Mais, pour prendre le mouillage, notre croiseur doit virer trois fois à angle droit en quelques centaines de mètres, à grande vitesse, à cause du courant. Pour contempler cette belle manœuvre, tous les officiers sont sur les passerelles de commandement. Elle s’exécute avec une aisance remarquable. A côté de moi, un jeune enseigne laisse échapper : « Cette minute-là vaut la croisière ! »

Le troisième jour, nous mouillons à l’entrée du détroit ; le lendemain matin, en sortant des canaux étroits, nous sentons la grande houle du large, celle-là même qui, il y a quatre siècles, a annoncé à Magellan qu’il avait achevé de contourner le continent américain et venait de découvrir un nouvel Océan : la route des Indes par l’Ouest lui était ouverte, vainement cherchée par Colomb, dont la sublime erreur « avait découvert la façade d’un monde nouveau, alors qu’il croyait frapper à la porte de derrière du vieux monde. » Et Magellan versa ici des larmes de joie.

C’est seulement après trois mois de navigation qu’il trouva les îles Ladrones (les Mariannes), puis les Philippines où il fut tué dans une rencontre avec les indigènes ; une seule des cinq petites caravelles qu’il commandait revint en Espagne ; mais celle-là avait pour la première fois exécuté le tour du monde. Puisque Magellan avait doublé l’extrémité Sud du continent américain et atteint la mer libre, il avait résolu le problème : en cet instant mémorable, la forme de la terre, ses dimensions, ses continents et ses océans apparaissaient à l’homme pour la première fois.

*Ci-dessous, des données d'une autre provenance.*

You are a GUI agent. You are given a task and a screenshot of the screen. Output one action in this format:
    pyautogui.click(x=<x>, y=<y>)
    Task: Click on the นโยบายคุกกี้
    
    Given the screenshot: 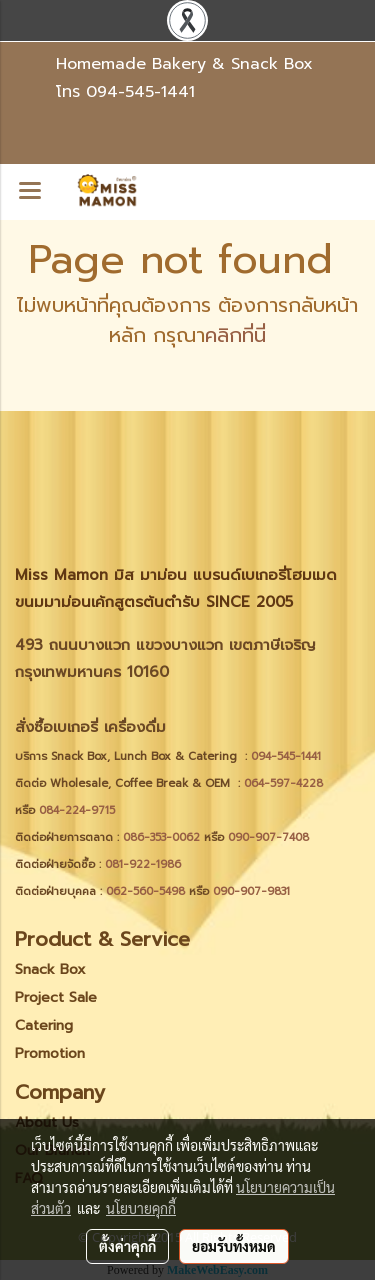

Le détroit est plus large que les canaux latéraux ; les deux rives sont pareillement découpées, avec des montagnes assez élevées. Les îles de la côte ont des formes abruptes, jusqu’au milieu de la distance entre les deux Océans, que marque le cap Forward ; à partir de ce point, la côte devient sablonneuse et les hauteurs s’en éloignent.

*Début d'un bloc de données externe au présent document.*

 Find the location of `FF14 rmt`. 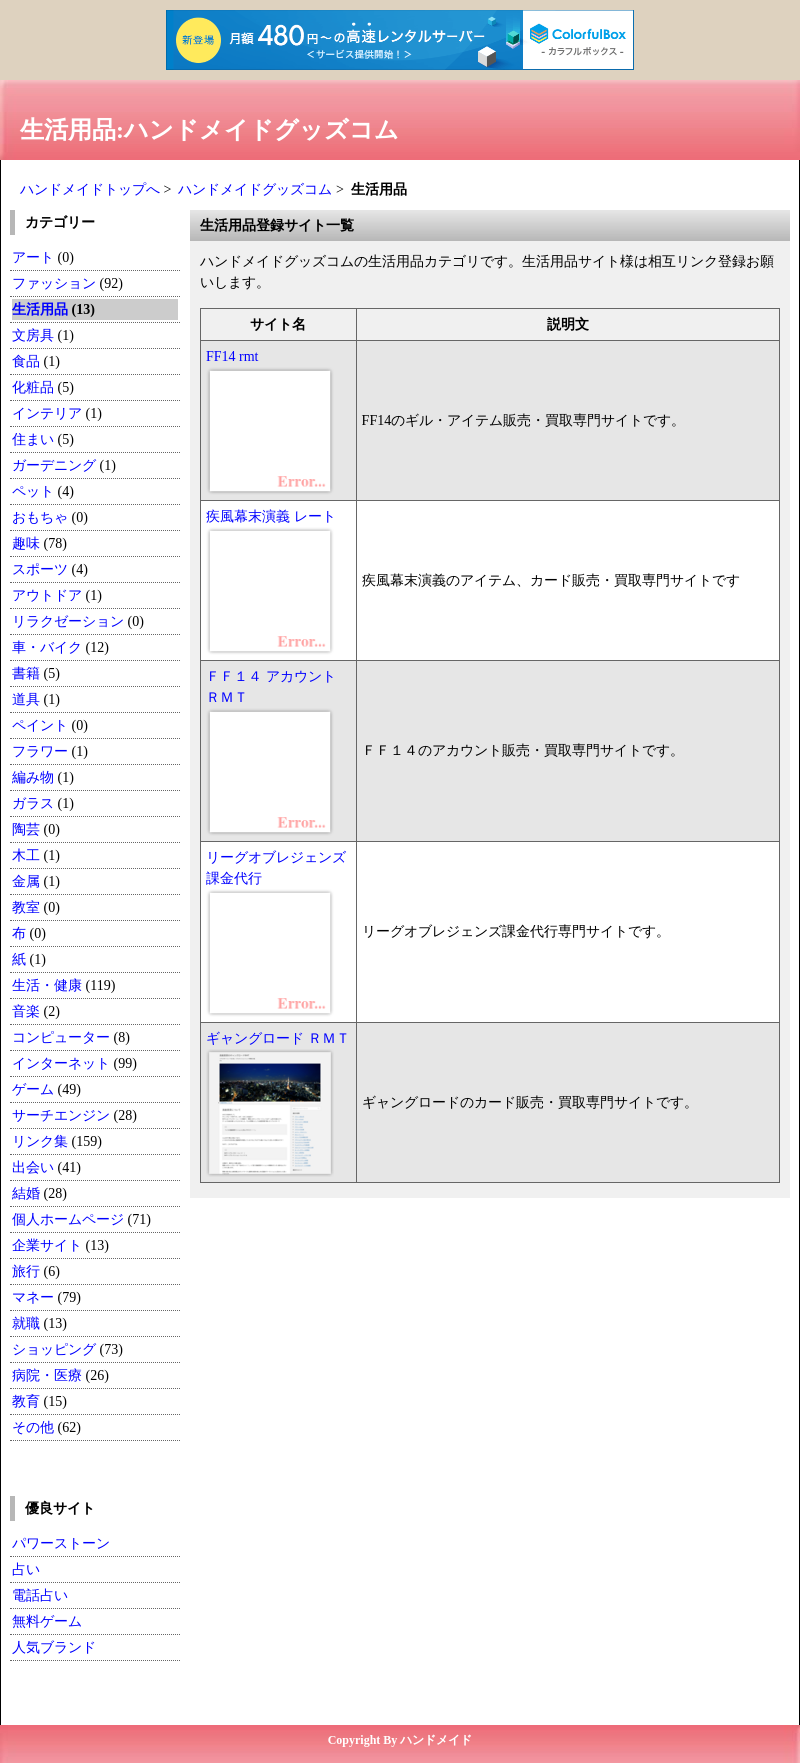 FF14 rmt is located at coordinates (232, 356).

Nous arrivons devant Punta Arenas vers dix heures du soir ; le temps est clair, les lumières de la ville et les feux des navires en rade illuminent une belle nuit.

Le 15 septembre au matin, après l’échange des visites officielles, nous parcourons la ville, qui est la plus australe du monde. Elle doit la rigueur de son climat à sa situation en flèche au milieu des mers tempétueuses de cet hémisphère ; un vent perpétuel, qui est généralement d’une grande violence, règne ici, avec des tempêtes accompagnées de fortes pluies, ou de bourrasques de neige. Aujourd’hui le soleil brille, le vent est très tolérable, et nous sommes dans une période exceptionnelle : « Nous n’avons que huit jours de beau temps par an, nous dit un habitant du pays, et vous en avez déjà pris cinq... » Le pire est que nous ne pouvons jamais les rendre.

Le pays vit de l’élevage, surtout celui du mouton, introduit il y a un demi-siècle et qui n’a fait que croître. Les installations frigorifiques sont bien comprises ; une flottille de vingt-cinq vapeurs, dont quinze au service d’une entreprise française, fait la navette entre ce port perdu et la côte américaine. Les courriers sont très irréguliers, car aucune ligne de navigation ne dessert ces parages. Pas de routes, pas de chemin de fer, pas encore de télégraphe ! L’invention de la T. S. F. rend ici les plus précieux services. Les 30 000 habitants vivent beaucoup sur eux-mêmes, et se sentent littéralement au bout du monde. La colonie française, très sympathique, est tout heureuse de voir un beau navire avec le pavillon tricolore. Je la reçois à bord.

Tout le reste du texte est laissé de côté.